Education au Gabon: toujours les problèmes

L’éducation au Gabon ne cesse de faire parler d’elle depuis plusieurs années, mais jamais pour de bonnes raisons.

 

Grèves à répétition, années académiques chaotiques, enseignants démotivés, élèves sacrifiés. le tableau est sombre, et il devient insupportable. Le plus révoltant dans cette situation, c’est que le problème est presque toujours le même et touche principalement l’enseignement public, du primaire à l’université, en passant par les collèges et les lycées.

Ce sont toujours les mêmes qui paient le prix fort: les enfants issus de familles modestes, les élèves des établissements publics, ceux qui n’ont pas le luxe de s’inscrire dans des écoles privées aux frais souvent exorbitants.

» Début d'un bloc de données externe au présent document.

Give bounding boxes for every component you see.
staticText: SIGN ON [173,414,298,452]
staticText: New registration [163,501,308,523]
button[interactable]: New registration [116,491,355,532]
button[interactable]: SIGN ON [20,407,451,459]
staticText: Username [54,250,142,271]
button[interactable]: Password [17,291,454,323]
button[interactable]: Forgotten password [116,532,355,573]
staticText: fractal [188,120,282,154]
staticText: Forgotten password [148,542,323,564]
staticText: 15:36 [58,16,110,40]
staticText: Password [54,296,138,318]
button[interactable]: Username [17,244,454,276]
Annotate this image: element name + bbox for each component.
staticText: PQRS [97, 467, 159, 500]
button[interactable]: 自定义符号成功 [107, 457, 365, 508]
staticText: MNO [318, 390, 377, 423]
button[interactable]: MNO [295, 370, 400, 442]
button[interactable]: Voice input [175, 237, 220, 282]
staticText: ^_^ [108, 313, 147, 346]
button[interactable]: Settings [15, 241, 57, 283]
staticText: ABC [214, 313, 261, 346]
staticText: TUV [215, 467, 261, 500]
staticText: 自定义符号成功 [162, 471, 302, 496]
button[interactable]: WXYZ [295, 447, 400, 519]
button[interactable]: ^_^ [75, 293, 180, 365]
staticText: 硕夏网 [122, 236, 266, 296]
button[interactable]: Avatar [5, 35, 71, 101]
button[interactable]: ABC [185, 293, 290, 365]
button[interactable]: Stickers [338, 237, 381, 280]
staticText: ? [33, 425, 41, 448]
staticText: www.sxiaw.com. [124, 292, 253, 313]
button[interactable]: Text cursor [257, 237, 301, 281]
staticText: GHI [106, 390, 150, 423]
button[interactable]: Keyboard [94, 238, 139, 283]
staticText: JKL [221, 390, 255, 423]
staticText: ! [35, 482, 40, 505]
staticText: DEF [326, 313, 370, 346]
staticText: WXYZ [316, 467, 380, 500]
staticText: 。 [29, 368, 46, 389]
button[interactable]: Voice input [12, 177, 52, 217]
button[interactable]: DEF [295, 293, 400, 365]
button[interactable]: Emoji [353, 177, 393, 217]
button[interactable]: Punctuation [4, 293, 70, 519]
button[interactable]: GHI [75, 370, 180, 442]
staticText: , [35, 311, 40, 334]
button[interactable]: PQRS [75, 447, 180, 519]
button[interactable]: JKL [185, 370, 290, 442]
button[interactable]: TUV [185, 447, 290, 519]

Pendant ce temps, l’enseignement privé semble prospérer, former une élite et produire les futurs cadres du pays.

 

Une question s’impose alors, brutale mais  nécessaire: qui forme-t-on réellement dans les établissements publics gabonais ?
Doit-on comprendre que les hauts cadres de demain ne peuvent sortir que du privé, pendant que le public se contente de survivre, tant bien que mal ?

Au cœur de cette crise structurelle se trouvent les enseignants, piliers pourtant essentiels de toute une nation. Malheureusement, ils sont traités avec une légèreté déconcertante. Problèmes de régularisation administrative, salaires irréguliers, situations professionnelles précaires, dossiers qui traînent pendant des années.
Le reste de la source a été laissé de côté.